Elvie spróbuję jeszcze włączyć grzejnik, choć kąpiemy ją przy 'nawiewie' od kominka więc jest przyjemnie ciepło. Sama nie wiem. Zobaczymy jak będzie jutro na basenie.
 
Może poprostu wie, że po kąpieli będzie jedzonko i chce szybko dostać. Tak ja mam z Adamem od tygodni. Po wyjęciu z wanienki muszę w expresowym tempie go ubrać i wszystkie te rytuały wykonać, bo ryczy i się wyrywa.
A może faktycznie temperaturka.
 
Moja Pola tez od jakiegos czasu na przewijaku wlacza syrene. Tzn nie zanosi sie placzem, ale postekuje, pojekuje i poplakuje. Ogolnie trzeba expresem ubrac i zapodac cycusia. Nawet kaszka do jedzenia nie przejdzie, bo za dlugo to trwa. Ma byc cycus/ew butla (choc butla byla tylko 2 razy do tej pory).
 
u nas też była syrena po kąpieli, ale od kilku dni jest luzik bo Antoś ostatnio wychodząc z wannay zabiera z niej swoją rybkę, leży cichutko na przewijaku i ssa cwaniak tą rybkęwysysając z niej całą wodę, która się nagromadziłą w kąpieli. Dużo tego nie ma ale skupia się na tym nieziemsko i tak głośno ciumka że go w kuchni nawet słychać
 
A mojej małej nie da się ubrać, musimy to z M. we dwójkę robić, bo od razu na brzuszek i turlać się chce, więc jedno ubiera, drugie trzyma by młoda nie spadła, a babcia lub dziadek robią za klownów, aby ją zabawiać i by choć przez chwilę poleżała:-) Ubrana macha wszystkim na dobranoc i tatuś ją niesie na górę do sypialni, ja idę za nimi, karmię młodą i wkładam do łóżeczka. Czasem od razu zaśnie, ale ostatnimi czasy to płacze, bo spać jeszcze nie chce, więc po kilkakrotnym podaniu smoka nadal się upiera przy tym, że spać nie chce to ją wyjmuję i do salonu przynoszę. Siedzi na bujaku, walczy z gryzakiem i po ok.1h robi się śpiąca:-)
 
Niedawno byłam z moją sasiadfka i dzieciakami w parku na huśtawce dziewczynka taka na ok 5 lat patrzymy a ona zębów z przodu wcale ani jedynek ani dwójek :szok: jej mama coś tam z nami gadał to sąsiadka do niej o ile jej ząbków już wypadło pewnie stałe jej rosną . a babka do nas ze nie , te ma wyrwane bo były zepsute już całkiem a stałe jeszcze nie rosną , bo jej dentysta powiedział że mleczaków to się nie leczy :szok: bo nie ma sensu i szkoda kasy:szok:
Jak się przyjżałam to reszta zębów tej dziewczynki też była już czarna:no:
.

to mógł być efekt podawania żelaza w wielu niemowlęcym..trzeba bardzo uważać, aby nie kropić żelazem po dziąsełkach, bo wtedy jest prawdopodobieństwo próchnicy u takich małych dzieci....
a mleczaki się leczy, my bynajmniej leczyliśmy i nie żałuję...L się dentysty przez to nie boi, jedyna z całej familii :-)

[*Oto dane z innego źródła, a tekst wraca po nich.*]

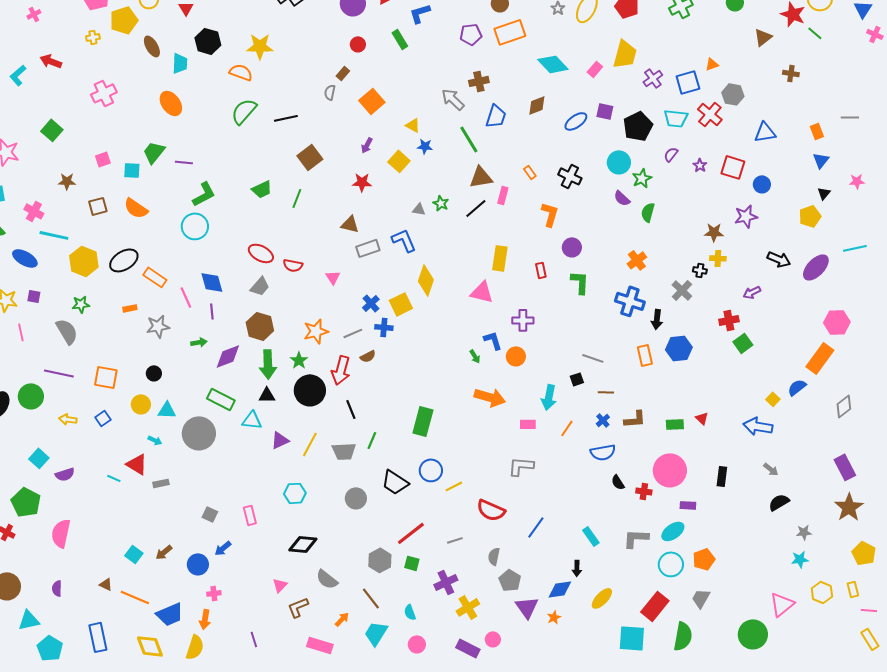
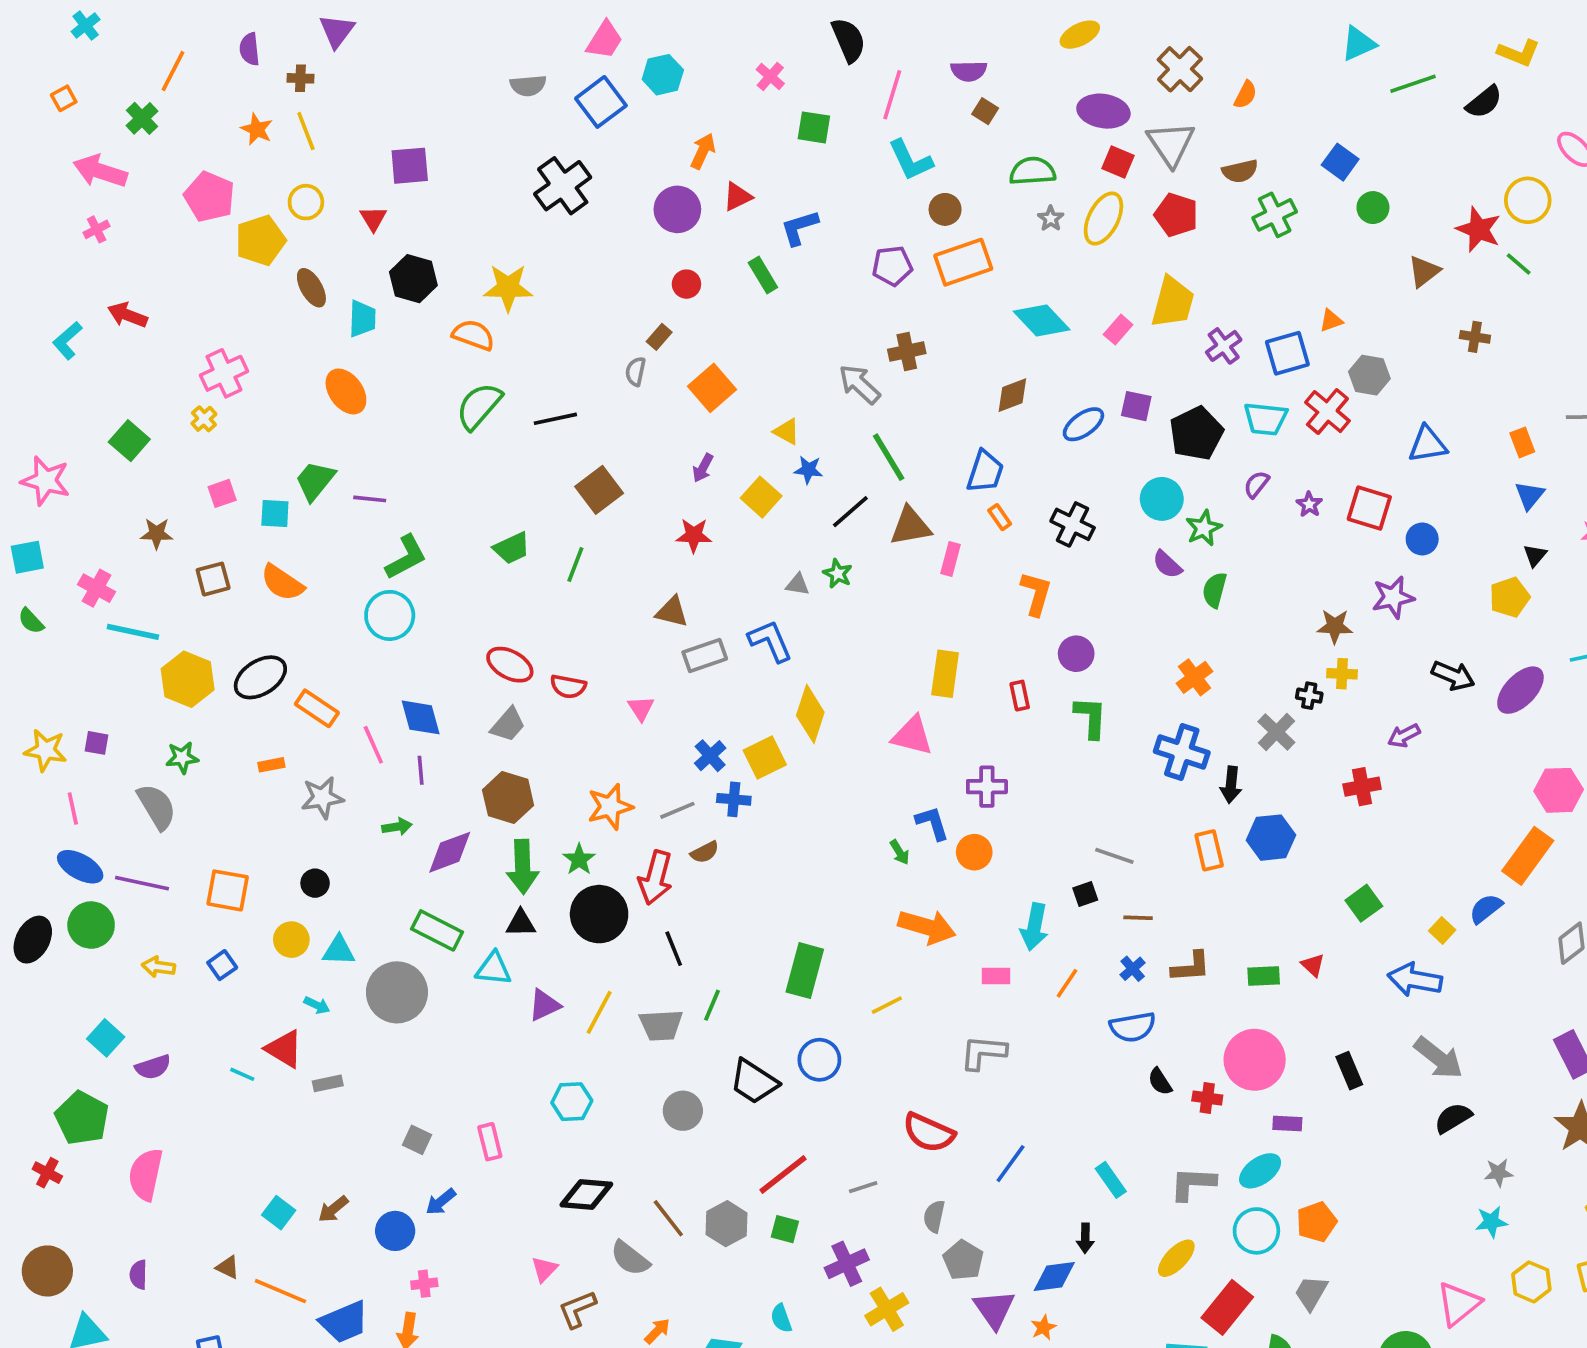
yellow cross: (93, 37) -> (204, 419), moved, turned -32
blue trapezoid: (496, 116) -> (985, 472), moved
black line: (476, 208) -> (850, 512), moved
blue ellipse: (25, 258) -> (80, 867), moved
green square: (743, 343) -> (1364, 903), moved
gray arrow: (771, 469) -> (1439, 1058), size x1.8
black rectangle: (722, 476) -> (1349, 1071), turned -30
yellow line: (454, 486) -> (887, 1005), moved
brown line: (371, 598) -> (668, 1218), moved
yellow ellipse: (602, 598) -> (1176, 1258), moved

co do smokow, to bylam 2 czy 3 dni temu u mnie w pracy. Polka po drodze miala zasnac, ale intereswalo ja wszystko tylko nie spanie. Wiec jak weszlam do hurtowni, mloda zaczela stekac i kwekac bo byla spiaca, to dalam jej smoka.
Po chwili pojawil sie kolega, patrzy na tego smoczka i pyta po co jej daje smoka. No wiec mu tlumacze, ze stosujemy go gdy Pola chce spac. A on do mnie, ze po co jej daje taka gume do ssania, ze trzeba naturalne metody stosowac.
On swoim dzieciakom (a ma ich aktualnie 6tke - kazde z inna hehe) dawal do ssania: swoja warge
Chyba nie musze dodawac, ze gosc jest czarny.

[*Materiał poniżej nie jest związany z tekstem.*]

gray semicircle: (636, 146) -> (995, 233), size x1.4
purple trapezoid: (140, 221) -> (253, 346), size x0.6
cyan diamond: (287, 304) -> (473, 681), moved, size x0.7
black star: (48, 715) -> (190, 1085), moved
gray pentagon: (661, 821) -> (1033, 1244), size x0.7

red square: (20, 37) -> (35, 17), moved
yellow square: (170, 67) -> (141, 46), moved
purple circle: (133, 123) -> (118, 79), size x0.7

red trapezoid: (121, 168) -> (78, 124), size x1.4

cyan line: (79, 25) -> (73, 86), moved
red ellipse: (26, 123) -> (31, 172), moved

to już wiem czemu czaroskórzy mają duże wargi :-) ...

Akaata- móc można i panadol i nurofen... ale ja się zapytałam pediatry przy okazji drugiej dolnej jedynki Bartka jak często moge podawać panadol to usłyszałam, że najlepiej wcale, a jak już nie ma wyjścia i chcę dziecku ulżyć to jeden czopek raz w tygodniu :szok:... Viburcol możesz podać, niektórym dzieciom pomaga. Z past u nas zadziałał tylko dentinox.

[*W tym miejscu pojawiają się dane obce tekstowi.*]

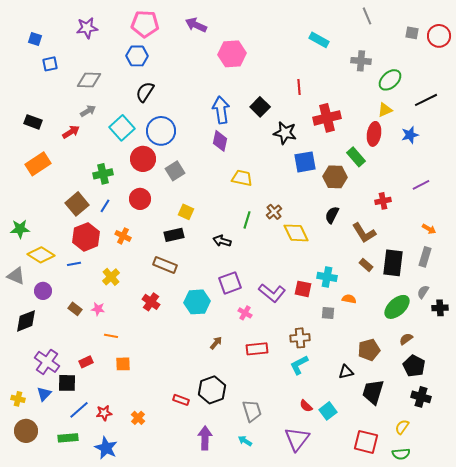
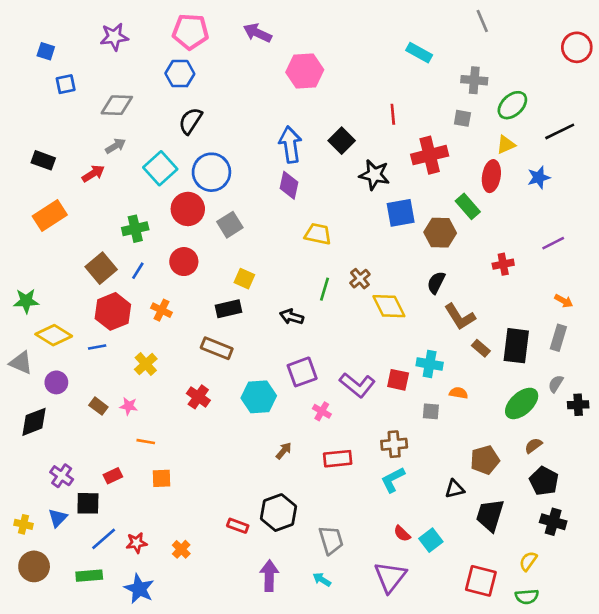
gray square: (412, 33) -> (462, 118), moved
brown L-shape: (364, 233) -> (460, 317), moved
purple cross: (47, 362) -> (62, 476), size x0.7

ponoć nurofen lepszy, bo panadol to coś tam zawiera, niekoniecznie dobre dla naszych dzieciaczków (opinia mojego pediatry)...no i jest skuteczniejszy - jak dla nas...
 
reklama
Ba- zupełnie normalne. Spytajcie rodzicow, kiedy Wam wyszly- to bywa dziedziczne.
Elvie u nas jest to samo- maly fika na przewijaku, moj zboj kochany!